Ava is a member of the Academy, so hopefully she will try to get the rules changed, but I would like to see what she thinks the qualifications for the category should be. If English was the language imposed by a colonial power, then it’s okay, but if it is the native language of the country, then it’s not.

That would disqualify England, but not Ireland, Scotland, Wales, Australia, Canada and New Zealand.

There are many battles that need to be fought to right historic wrongs, but I don’t think this is one of them.

Nigerians already have many festival like AMAA, iREP, AFRIF, Gospel Film Festival, Abuja International film festival, YOMAFA, ZUMA etc. that gives award and recognitions to filmmakers .

I actually think that we have too many festivals already. I think having a world-class film festival in Lagos would be great, but that is very difficult and costly to produce.

I saw a presentation last week by the head of the NFVCB, despite the growing number of screens, box office for all but a few local films is still very low in dollar terms. They were trying to convince people that Nigeria is potentially a strong market for films, but, to be honest, it just isn’t at this point.

From the hundreds of films produced in Nigeria every year, it appears that very few make money, and those make money because Netflix buys them or they have special deals with the distribution companies, who compromise alot of stuff for them.

To the disadvantage of other films. Some filmmakers receive sponsorship and hold VIP screenings. I do hope to know how much revenue they make on VOD? Do not think VOD or TV will ever provide any substantial revenue? I think Nigeria needs to start using film quotas to encourage cinemas to play local movies more.

Am looking forward to a day the NFCVB, NFC, NCC, CBN, Ministry of information and culture, Ministry of Youth will sponsor our film festivals, so that our best films can screened outside Nigeria.

Charity begins at Home.

About the author: Faranpojo Olaitan is the CEO and Festival Director of Gospel film festival

3 thoughts on “Lionheart Movie Is Incredibly Boring, Nigerian Movie Industry Has Better Movies

  1. I am still waiting for Ernest Obi to be recognised and celebrated as a brilliant mind. He is by far the most insightful, brilliant and gifted script writer Nollywood has ever produced. His movies, by far matured, rich in culture and thoughts provoking.

    As for Lion Heart Movie, Saw it on Netflix, could not finish the movie, very boring and fake. Some people are gifted, anything they touch becomes gold right????
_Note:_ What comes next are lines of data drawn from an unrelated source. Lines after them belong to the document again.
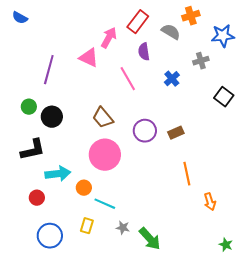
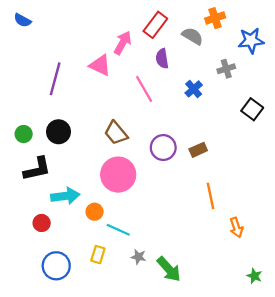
green circle: (29, 107) -> (24, 134), moved

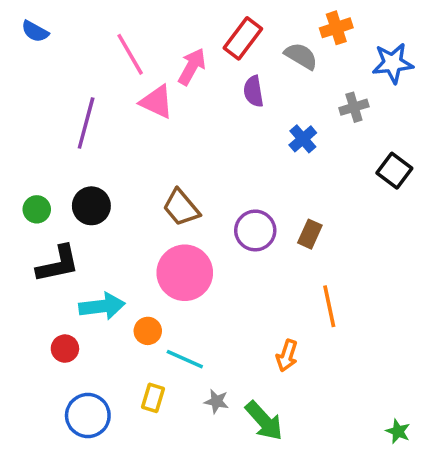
pink line: (144, 89) -> (130, 54), moved
brown rectangle: (198, 150) -> (310, 234), turned -42
orange arrow: (236, 227) -> (287, 356), moved, turned 36

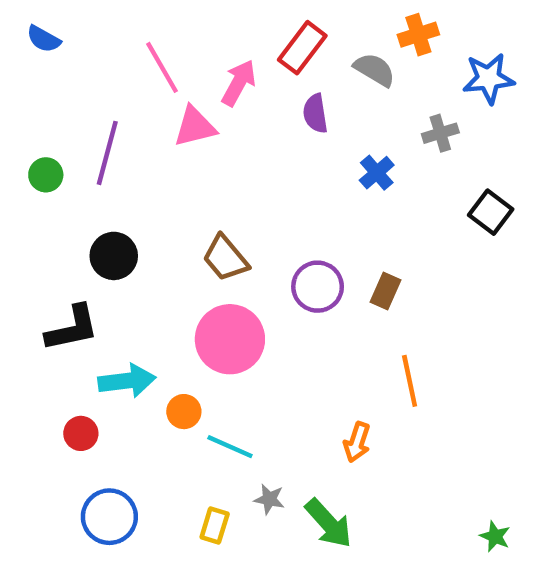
pink triangle: (157, 102) -> (195, 127), turned -39
green circle: (37, 209) -> (46, 175), moved
yellow rectangle: (153, 398) -> (215, 525), moved

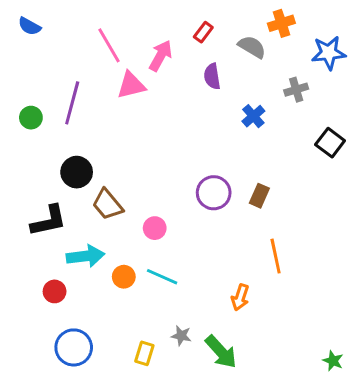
red rectangle: (302, 48) -> (203, 32), size x0.6
brown trapezoid: (226, 258) -> (108, 205), moved
pink circle: (230, 339) -> (155, 228), size x0.5
cyan line: (230, 447) -> (162, 277), moved

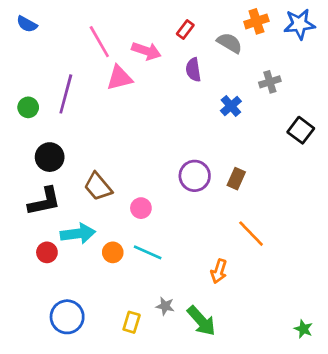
blue star: (329, 53) -> (299, 24), moved
pink arrow: (161, 56) -> (146, 51), turned 80
black circle: (77, 172) -> (50, 157), moved
orange line: (276, 256) -> (251, 234), turned -32
red circle: (55, 291) -> (47, 252), moved

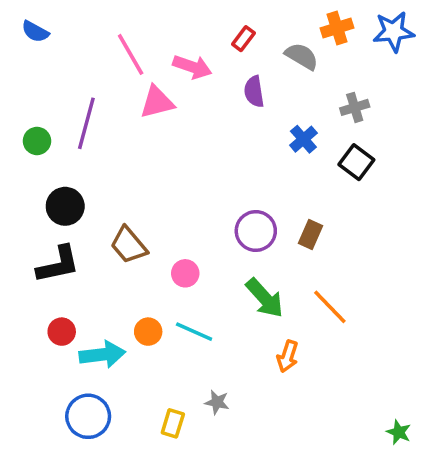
black square: (301, 130) -> (356, 162), moved
cyan arrow: (78, 234) -> (102, 355), moved
green arrow: (201, 321) -> (265, 298), moved

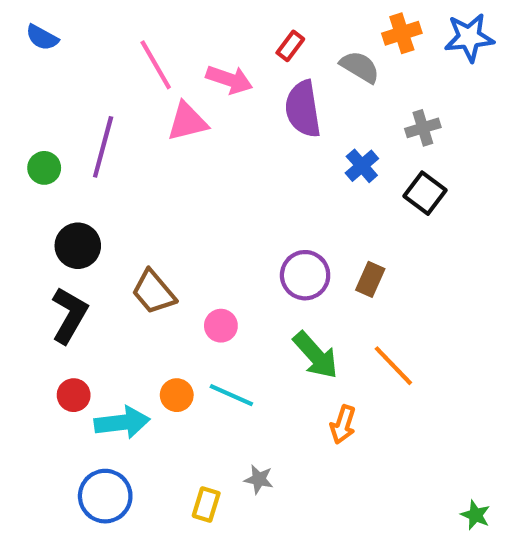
purple semicircle: (254, 92) -> (303, 109), size x1.5
black L-shape: (58, 265) -> (69, 315), turned -48

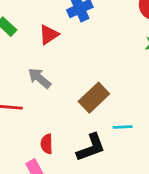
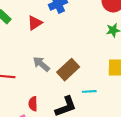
gray arrow: (39, 78) -> (41, 64), moved

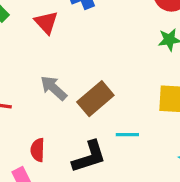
red triangle: (35, 23) -> (46, 23), turned -42

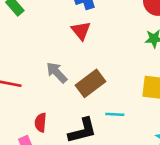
red triangle: (46, 23) -> (81, 31), moved

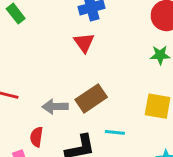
gray arrow: (57, 73) -> (55, 107), moved, turned -50

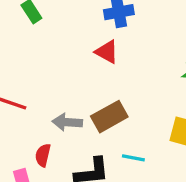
red triangle: (84, 43) -> (107, 52), turned -30

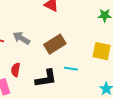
gray arrow: (67, 122) -> (21, 38), moved, turned 30

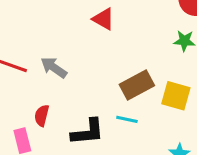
brown rectangle: (55, 44) -> (137, 85), moved

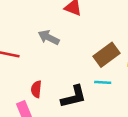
gray arrow: (54, 67) -> (49, 37), moved

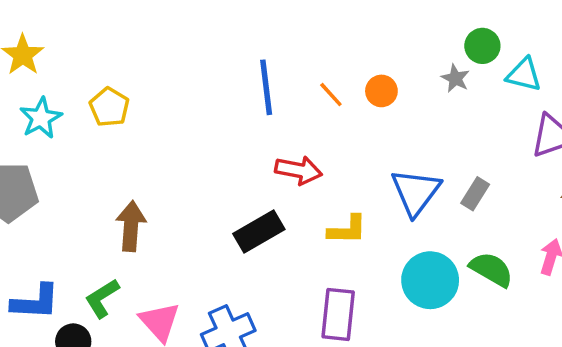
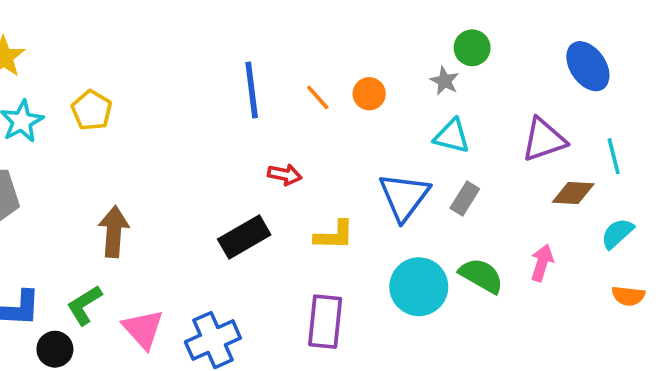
cyan triangle: (524, 75) -> (452, 136), moved
red arrow: (299, 170) -> (285, 175), size x0.7

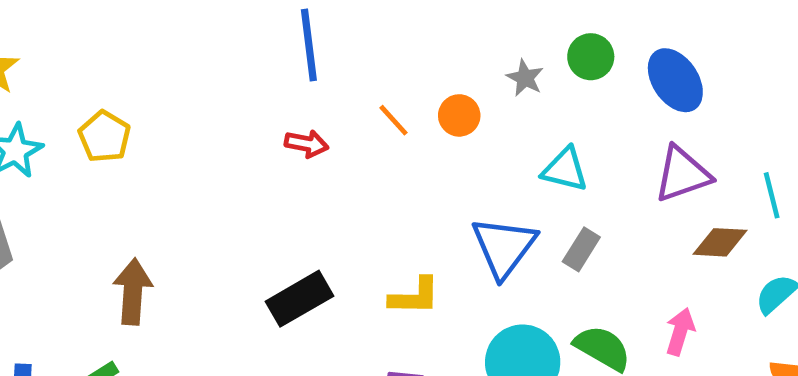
blue ellipse: (588, 66) -> (675, 80), moved
gray star: (445, 81) -> (525, 78), moved
blue line: (252, 90) -> (309, 45), moved
red arrow: (285, 175) -> (307, 144), moved

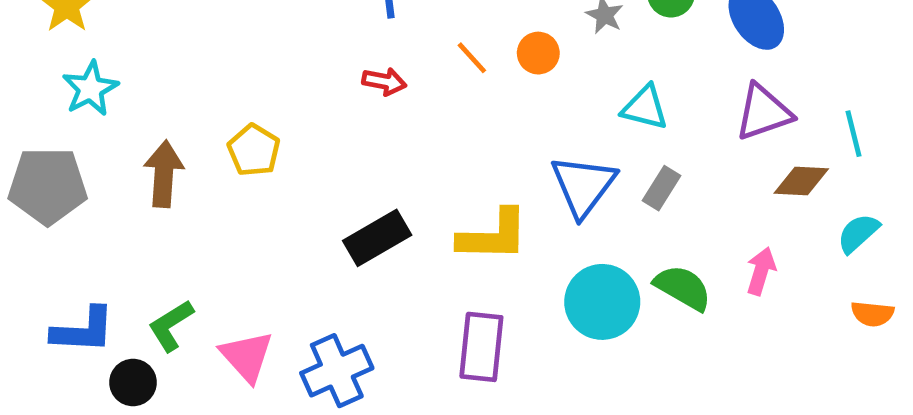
yellow pentagon: (104, 137) -> (254, 150), moved
brown arrow: (133, 292) -> (164, 174), moved
yellow L-shape: (415, 296) -> (493, 236), size x1.4

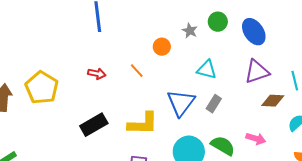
orange line: (472, 58) -> (137, 71), moved
red arrow: (384, 81) -> (97, 74), moved
yellow pentagon: (254, 150) -> (42, 88), size x1.5
pink arrow: (761, 271) -> (256, 139), turned 90

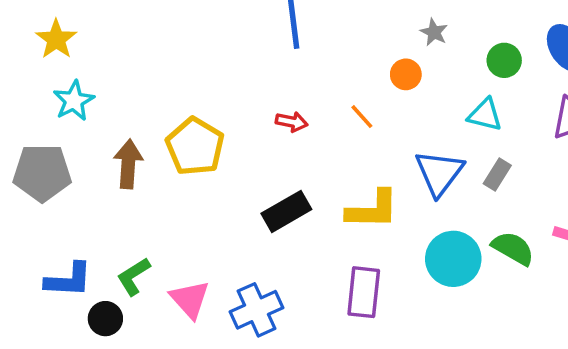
green circle: (218, 22) -> (504, 60), moved
gray star: (190, 31) -> (434, 32), moved

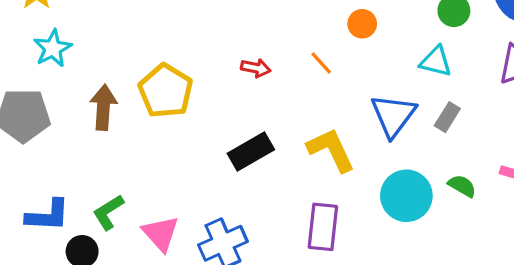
yellow L-shape: (372, 210) -> (331, 150), turned -116
green semicircle: (513, 248) -> (462, 186), size x0.7

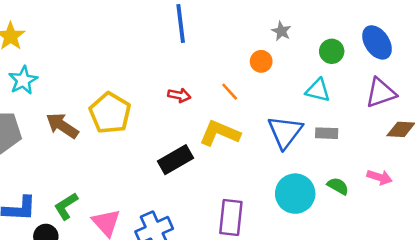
brown arrow: (103, 107) -> (62, 126), turned -60
gray rectangle: (447, 117) -> (327, 133), turned 60
yellow L-shape: (331, 150) -> (220, 133), moved, turned -42

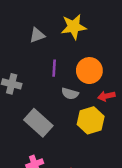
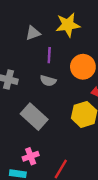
purple line: (54, 68) -> (49, 55), moved
gray semicircle: (70, 94) -> (48, 81), moved

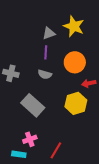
yellow star: (68, 25) -> (74, 26), moved, turned 30
gray triangle: (33, 33) -> (49, 33), moved

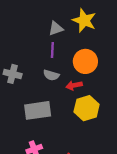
red arrow: (89, 83) -> (74, 85), moved
gray rectangle: (33, 105) -> (38, 110), turned -50

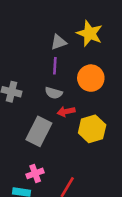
red arrow: (74, 85) -> (66, 112), moved
gray rectangle: (38, 110) -> (39, 131), turned -55

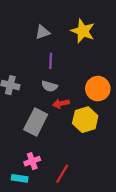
gray triangle: (59, 42) -> (43, 32), moved
orange circle: (91, 78) -> (98, 89), moved

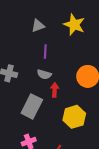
red arrow: (61, 104) -> (55, 90), turned 104
yellow hexagon: (85, 120) -> (74, 117), moved

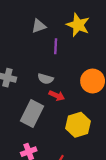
purple line: (45, 52) -> (56, 46), moved
red arrow: (55, 90) -> (57, 96), turned 112

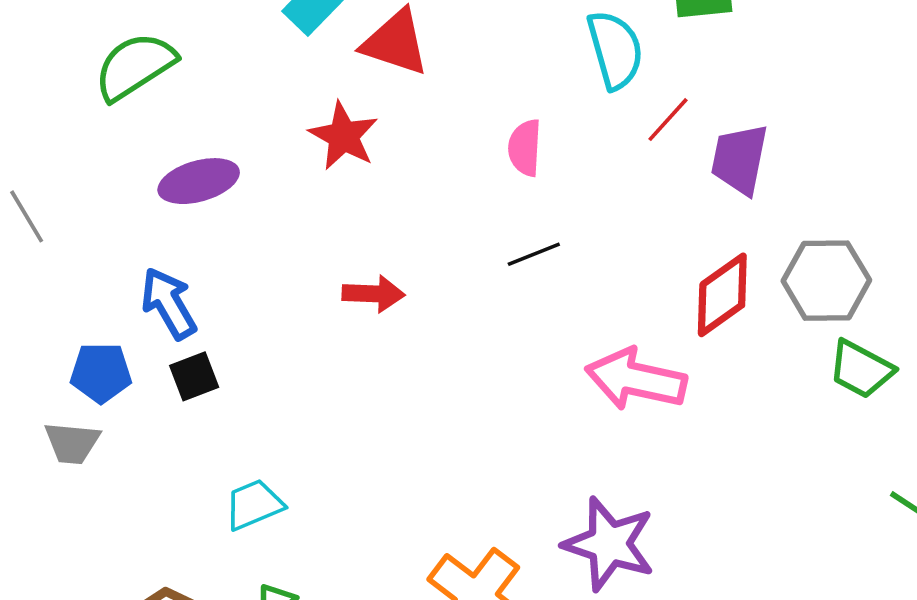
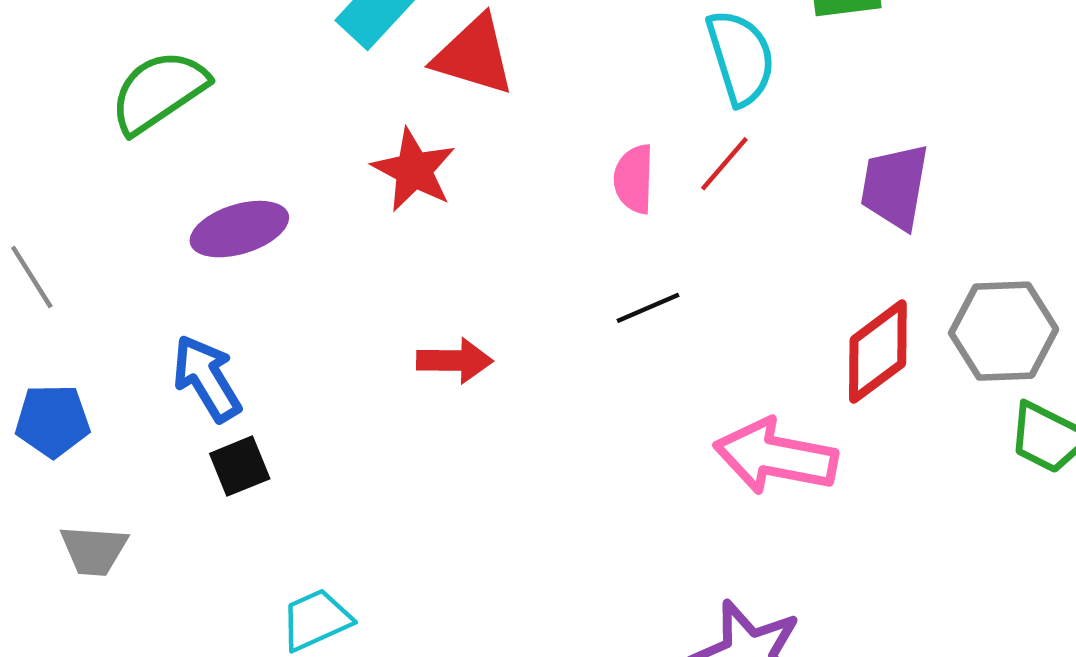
red line: (668, 120) -> (724, 164), moved
blue pentagon: (101, 373) -> (53, 421), moved

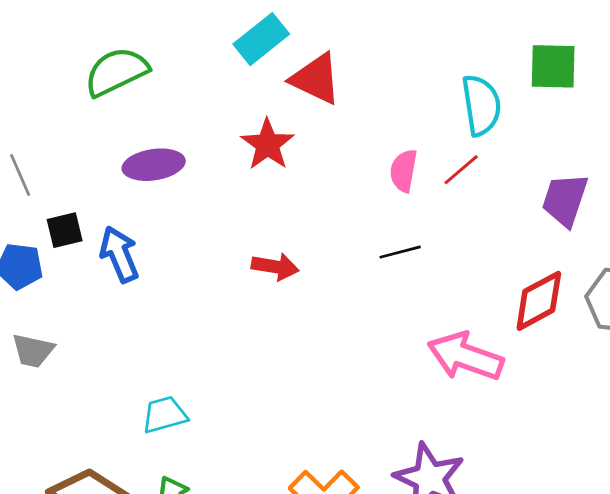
black square: (240, 466) -> (65, 230), moved

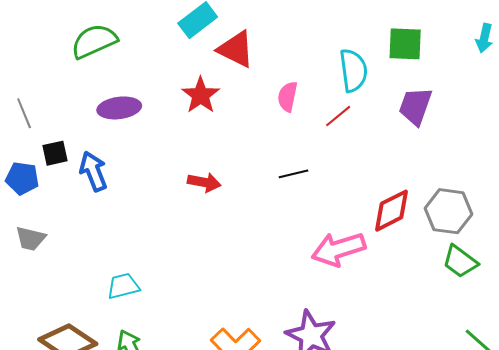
pink semicircle: (404, 171) -> (288, 97), moved
purple trapezoid: (565, 200) -> (415, 106), moved
pink arrow: (465, 356) -> (338, 249), turned -38

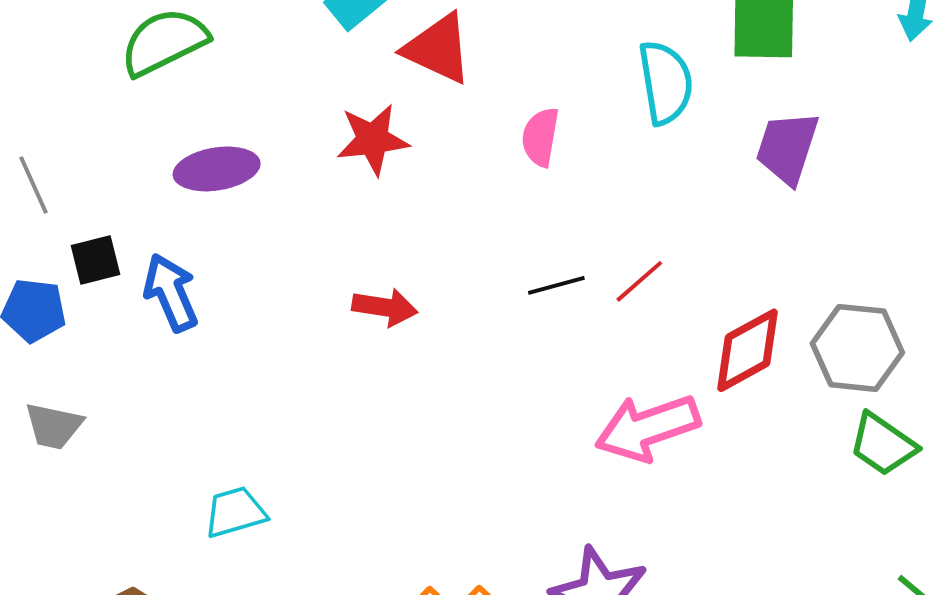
red star: (201, 95) -> (373, 140), turned 30
red line: (338, 116) -> (639, 281), moved

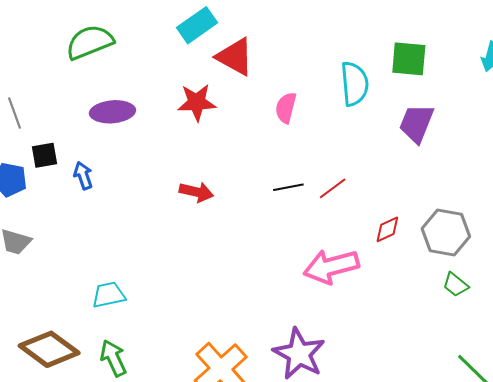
blue arrow: (171, 293) -> (83, 176), size x0.7
red diamond: (747, 350) -> (387, 229), size x0.6
green trapezoid: (883, 444) -> (455, 285), size x0.7

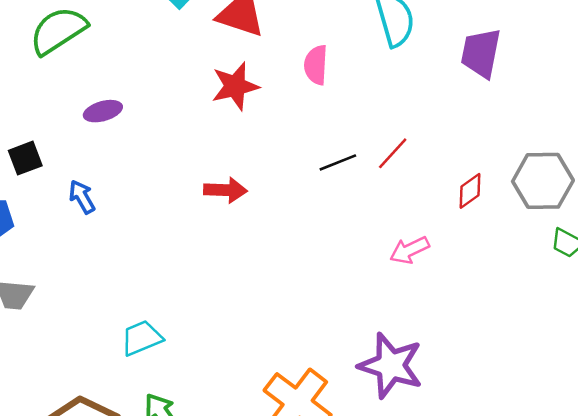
red star: (197, 102) -> (235, 86), moved
purple ellipse: (112, 112) -> (103, 111), size x0.7
black square: (44, 155) -> (25, 158), moved
pink arrow: (331, 267) -> (409, 250), size x0.6

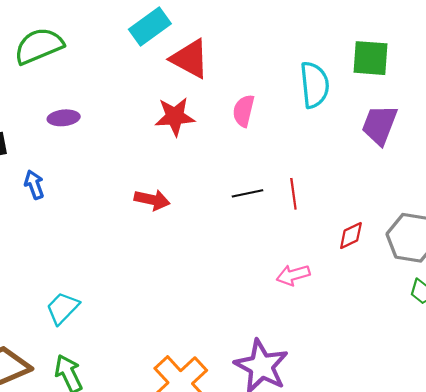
red line: (393, 153) -> (293, 194), turned -60
cyan trapezoid: (142, 338) -> (63, 308), turned -33

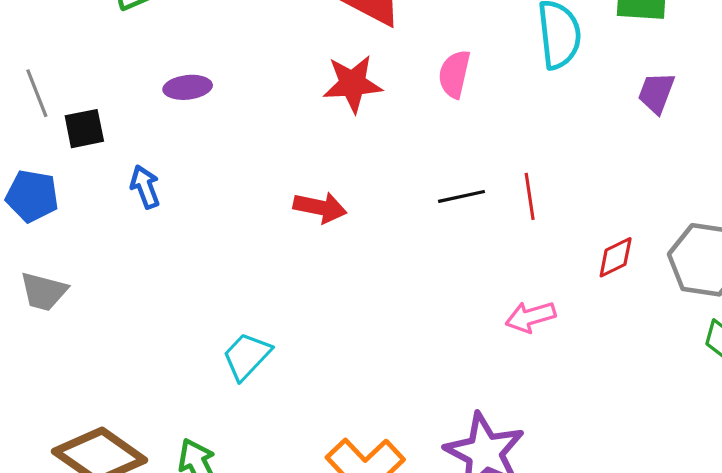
purple trapezoid: (380, 125) -> (656, 93), size x0.7
cyan trapezoid: (63, 308) -> (247, 356), moved

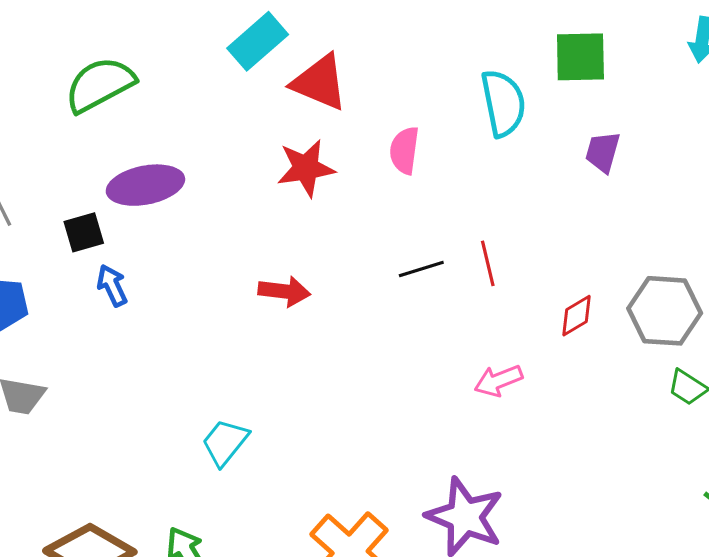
purple ellipse: (188, 87) -> (145, 185), size x1.6
black square: (84, 129) -> (84, 232), moved

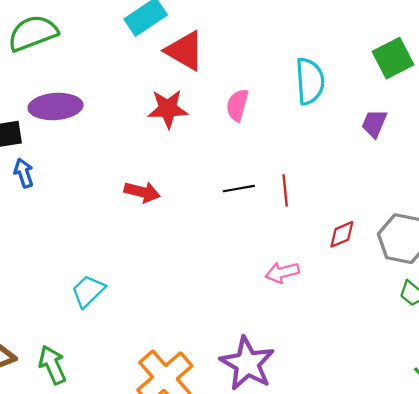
green square: (580, 57) -> (393, 58), moved, turned -33

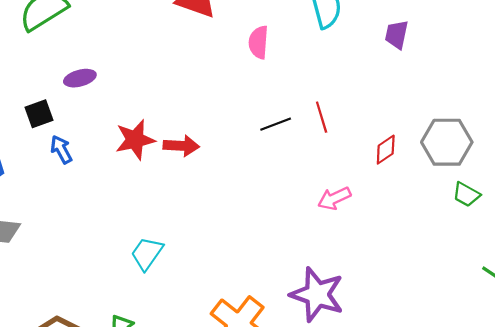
purple ellipse: (56, 106) -> (80, 78), size x0.6
red star: (168, 109) -> (135, 140), moved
    All hail Ernest Obi!!!!!!!!!!!!

  2. Lion heart movie is the best movie so far that I have seen made in Nigeria in a long time. It portrays the rich cultural values that Nigeria has (irrespective of ethnicity). Values like respect for parents, integrity, not turning the other way when you see wrong being done, passion to follow your dreams, decency in dressing and other areas, perseverance and collaboration to build a better society. Unlike some the movies we see flooding our media space that portray violence, indecency, looseness, lack of manners etc.
    We need more movies like this to help guide our leaders right and help our youths to know the truth.
    Kudos to you, Genevieve Nnaji. Lion heart may not have won the Oscars but it has won the hearts of right thinking Nigerians and Africans at large.